The NetBSD/FreeBSD gzip code that I mentioned above on the other hand, is under the 2-clause BSD license. It's not the same as the zlib license, but it's not very far either.
It would be best if the *BSD version would be dual-licensed or "official" zlib-ng adaptation would be released... Might be worth discussing with the maintainers...
It would be best if the *BSD version would be dual-licensed or "official" zlib-ng adaptation would be released... Might be worth discussing with the maintainers...
(A year and a half later, reviving this)
I don't have any objections per se to this (especially given I'm not the one to be doing the work ;), but I am also curious what problem would it solve. The 2-clause BSD license is a fine license, about as permissive as the zlib license is, OSI-approved, FSF-approved, and popular enough to have been vetted already by corporate legal departments. Is there a perceived scenario where one would be OK with the zlib license but not the 2-clause BSD for their project?
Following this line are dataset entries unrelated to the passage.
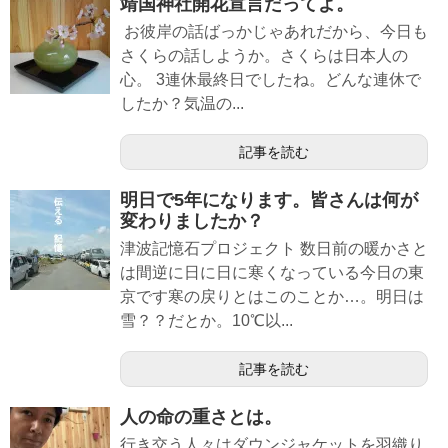
靖国神社開花宣言だってよ。
お彼岸の話ばっかじゃあれだから、今日も
さくらの話しようか。さくらは日本人の
心。 3連休最終日でしたね。どんな連休で
したか？気温の...
記事を読む
明日で5年になります。皆さんは何が
変わりましたか？
津波記憶石プロジェクト 数日前の暖かさと
は間逆に日に日に寒くなっている今日の東
京です寒の戻りとはこのことか…。明日は
雪？？だとか。10℃以...
記事を読む
人の命の重さとは。
行き交う人々はダウンジャケットを羽織り,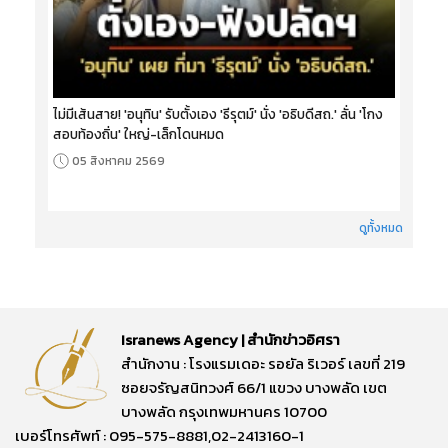
ไม่มีเส้นสาย! 'อนุทิน' รับตั้งเอง 'ธีรุตม์' นั่ง 'อธิบดีสถ.' ลั่น 'โกง
สอบท้องถิ่น' ใหญ่-เล็กโดนหมด
05 สิงหาคม 2569
ดูทั้งหมด
Isranews Agency | สำนักข่าวอิศรา
สำนักงาน : โรงแรมเดอะ รอยัล ริเวอร์ เลขที่ 219
ซอยจรัญสนิทวงศ์ 66/1 แขวง บางพลัด เขต
บางพลัด กรุงเทพมหานคร 10700
เบอร์โทรศัพท์ : 095-575-8881,02-2413160-1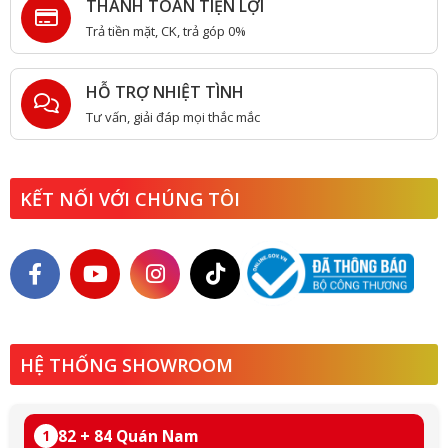
THANH TOÁN TIỆN LỢI
Trả tiền mặt, CK, trả góp 0%
HỖ TRỢ NHIỆT TÌNH
Tư vấn, giải đáp mọi thắc mắc
KẾT NỐI VỚI CHÚNG TÔI
HỆ THỐNG SHOWROOM
82 + 84 Quán Nam
1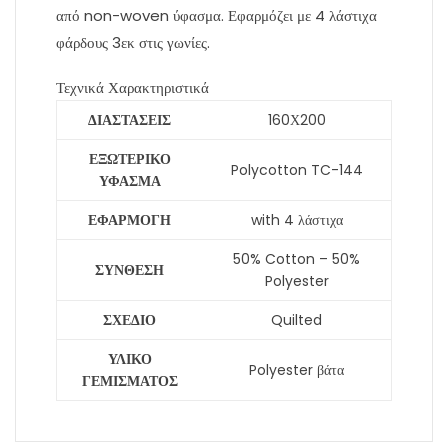
από non-woven ύφασμα. Εφαρμόζει με 4 λάστιχα
φάρδους 3εκ στις γωνίες.
Τεχνικά Χαρακτηριστικά
ΔΙΑΣΤΑΣΕΙΣ
160Χ200
ΕΞΩΤΕΡΙΚΟ
Polycotton TC-144
ΥΦΑΣΜΑ
ΕΦΑΡΜΟΓΗ
with 4 λάστιχα
50% Cotton – 50%
ΣΥΝΘΕΣΗ
Polyester
ΣΧΕΔΙΟ
Quilted
ΥΛΙΚΟ
Polyester βάτα
ΓΕΜΙΣΜΑΤΟΣ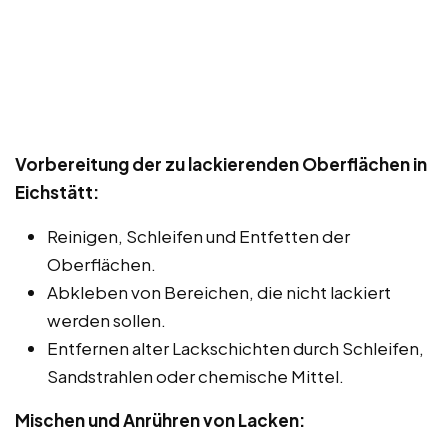
Vorbereitung der zu lackierenden Oberflächen in
Eichstätt:
Reinigen, Schleifen und Entfetten der
Oberflächen.
Abkleben von Bereichen, die nicht lackiert
werden sollen.
Entfernen alter Lackschichten durch Schleifen,
Sandstrahlen oder chemische Mittel.
Mischen und Anrühren von Lacken: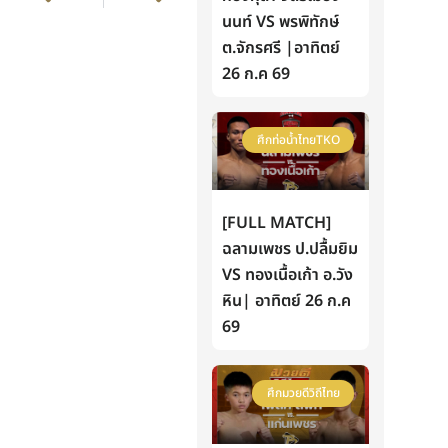
นนท์ VS พรพิทักษ์
ต.จักรศรี |อาทิตย์
26 ก.ค 69
ศึกท่อน้ำไทยTKO
[FULL MATCH]
ฉลามเพชร ป.ปลื้มยิม
VS ทองเนื้อเก้า อ.วัง
หิน| อาทิตย์ 26 ก.ค
69
ศึกมวยดีวิถีไทย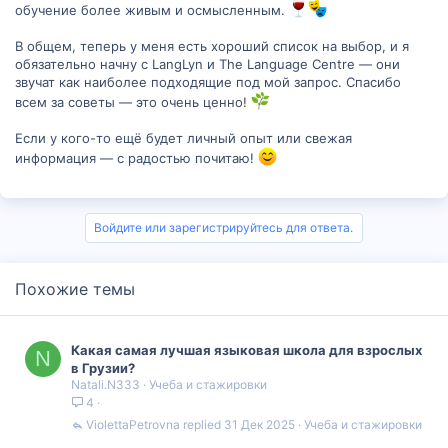
обучение более живым и осмысленным.
В общем, теперь у меня есть хороший список на выбор, и я
обязательно начну с LangLyn и The Language Centre — они
звучат как наиболее подходящие под мой запрос. Спасибо
всем за советы — это очень ценно!
Если у кого-то ещё будет личный опыт или свежая
информация — с радостью почитаю!
Войдите или зарегистрируйтесь для ответа.
Похожие темы
Какая самая лучшая языковая школа для взрослых
N
в Грузии?
Natali.N333
Учеба и стажировки
4
ViolettaPetrovna
31 Дек 2025
Учеба и стажировки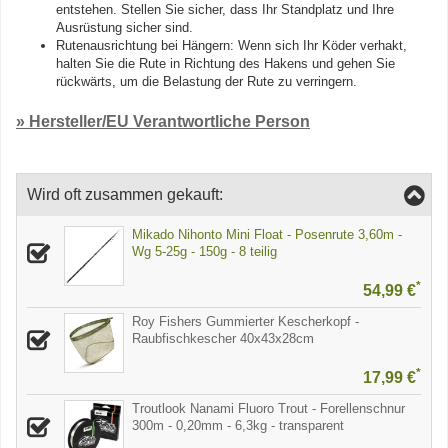
entstehen. Stellen Sie sicher, dass Ihr Standplatz und Ihre
Ausrüstung sicher sind.
Rutenausrichtung bei Hängern: Wenn sich Ihr Köder verhakt,
halten Sie die Rute in Richtung des Hakens und gehen Sie
rückwärts, um die Belastung der Rute zu verringern.
» Hersteller/EU Verantwortliche Person
Wird oft zusammen gekauft:
Mikado Nihonto Mini Float - Posenrute 3,60m -
Wg 5-25g - 150g - 8 teilig
*
54,99 €
Roy Fishers Gummierter Kescherkopf -
Raubfischkescher 40x43x28cm
*
17,99 €
Troutlook Nanami Fluoro Trout - Forellenschnur
300m - 0,20mm - 6,3kg - transparent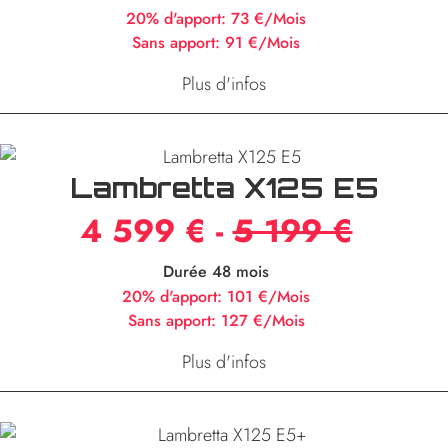
20% d'apport:
73 €/Mois
Sans apport:
91 €/Mois
Plus d'infos
Lambretta X125 E5
4 599 € -
5 199 €
Durée 48 mois
20% d'apport:
101 €/Mois
Sans apport:
127 €/Mois
Plus d'infos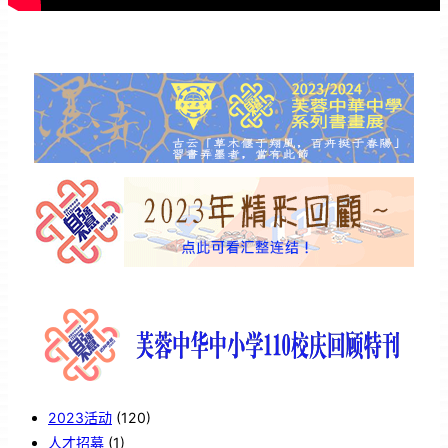
2023活动
(120)
人才招募
(1)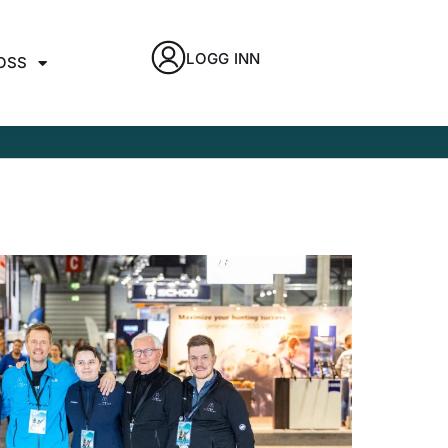
LOGG INN
OSS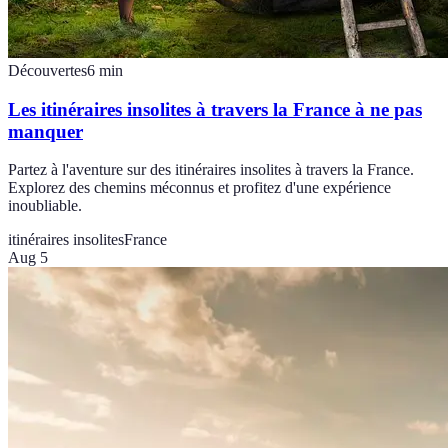
Découvertes
6
min
Les itinéraires insolites à travers la France à ne pas
manquer
Partez à l'aventure sur des itinéraires insolites à travers la France.
Explorez des chemins méconnus et profitez d'une expérience
inoubliable.
itinéraires insolites
France
Aug 5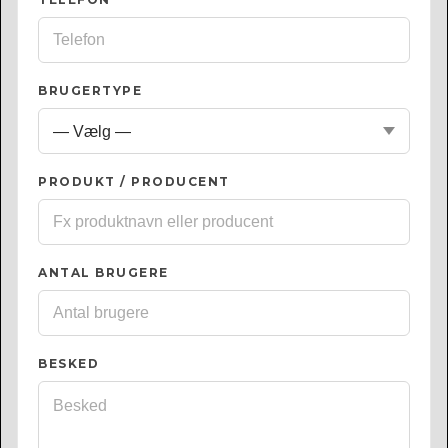
BRUGERTYPE
PRODUKT / PRODUCENT
ANTAL BRUGERE
BESKED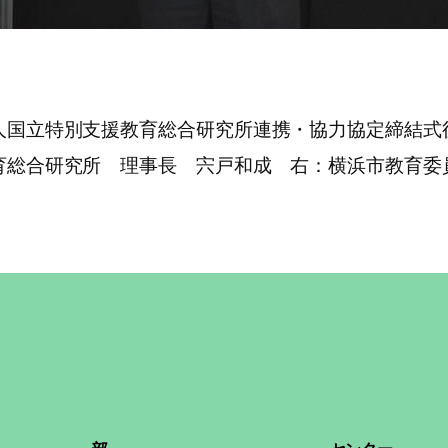
別支援教育総合研究所連携・協力協定締結式
総合研究所 理事長 宍戸和成 右：横浜市教育委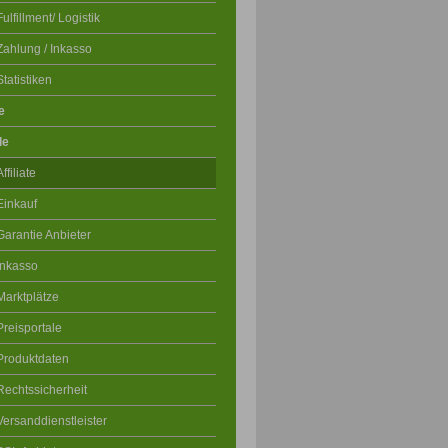
Fulfillment/ Logistik
Zahlung / Inkasso
Statistiken
e
le
Affiliate
Einkauf
Garantie Anbieter
Inkasso
Marktplätze
Preisportale
Produktdaten
Rechtssicherheit
Versanddienstleister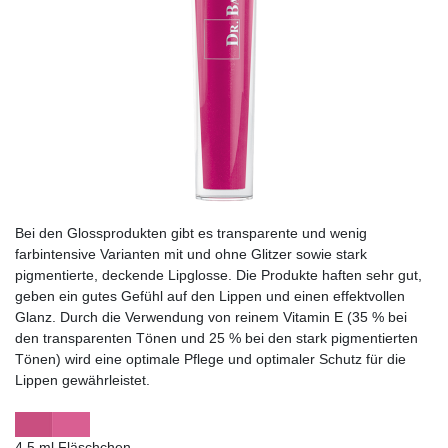
Bei den Glossprodukten gibt es transparente und wenig
farbintensive Varianten mit und ohne Glitzer sowie stark
pigmentierte, deckende Lipglosse. Die Produkte haften sehr gut,
geben ein gutes Gefühl auf den Lippen und einen effektvollen
Glanz. Durch die Verwendung von reinem Vitamin E (35 % bei
den transparenten Tönen und 25 % bei den stark pigmentierten
Tönen) wird eine optimale Pflege und optimaler Schutz für die
Lippen gewährleistet.
4,5 ml Fläschchen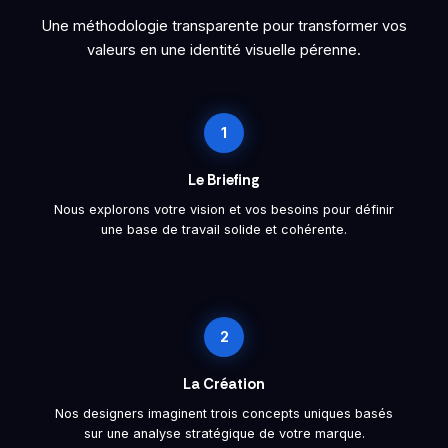
Une méthodologie transparente pour transformer vos
valeurs en une identité visuelle pérenne.
1
Le Briefing
Nous explorons votre vision et vos besoins pour définir
une base de travail solide et cohérente.
2
La Création
Nos designers imaginent trois concepts uniques basés
sur une analyse stratégique de votre marque.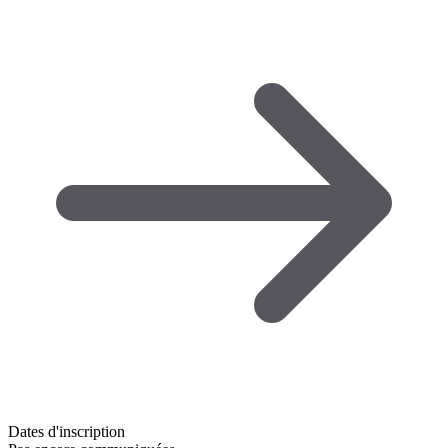
Dates d'inscription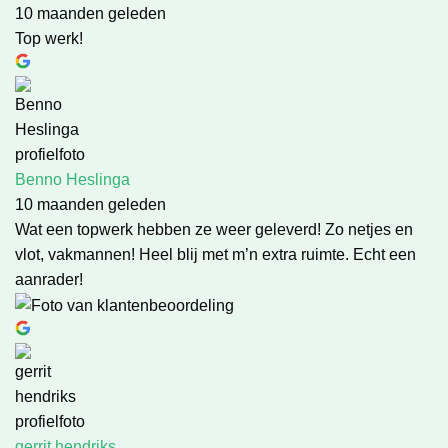
10 maanden geleden
Top werk!
Benno Heslinga
10 maanden geleden
Wat een topwerk hebben ze weer geleverd! Zo netjes en
vlot, vakmannen! Heel blij met m’n extra ruimte. Echt een
aanrader!
gerrit hendriks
Don't get me wrong, I appreciate homogeneity and consistency! But this would come at a significant expense of relicensing, dragging into the conversation potentially dozens of contributors, so I believe it's worthwhile to be asking about the benefits...
For what it's worth, I tried compiling FreeBSD main's (https://github.com/freebsd/freebsd-src/commit/0f8b2ba6c629237e4ddd7a72f7c22f687208060d) gzip (usr.bin/gzip) under a Debian unstable, with zlib-ng.
I had to:
- Add this at the top (all BSD-isms):
#define nitems(x) (sizeof((x)) / sizeof((x)[0]))
#define __unused __attribute__((__unused__))
#define SIGINFO SIGUSR1
#define EFTYPE EINVAL
#define __COPYRIGHT(_s) static const char copyright[] __unused = _s
-
Comment-out a single-line that checks
sb.st_flagsand callsfchflags. -
Build with:
gcc -Wall -isystem /usr/include/bsd -DLIBBSD_OVERLAY -DNO_BZIP2_SUPPORT -DNO_XZ_SUPPORT -DNO_LZ_SUPPORT -DNO_ZSTD_SUPPORT -o gzip gzip.c -lz -lbsd
After that, the resulting binary, linked against zlib-ng, just works in my (limited) testing.
To productionize this, one could: a) Use unifdef to strip the source code from bzip2/xz/LZMA/zstd. b) Add the necessary configure options and/or ifdefs so that the two modifications above are conditional to Linux/glibc/etc. c) Integrate into the build system.
The libbsd dependency can be further reduced if one where to inline a handful of functions (getprogname, le32dec, strlcpy etc.), but I would not recommend it.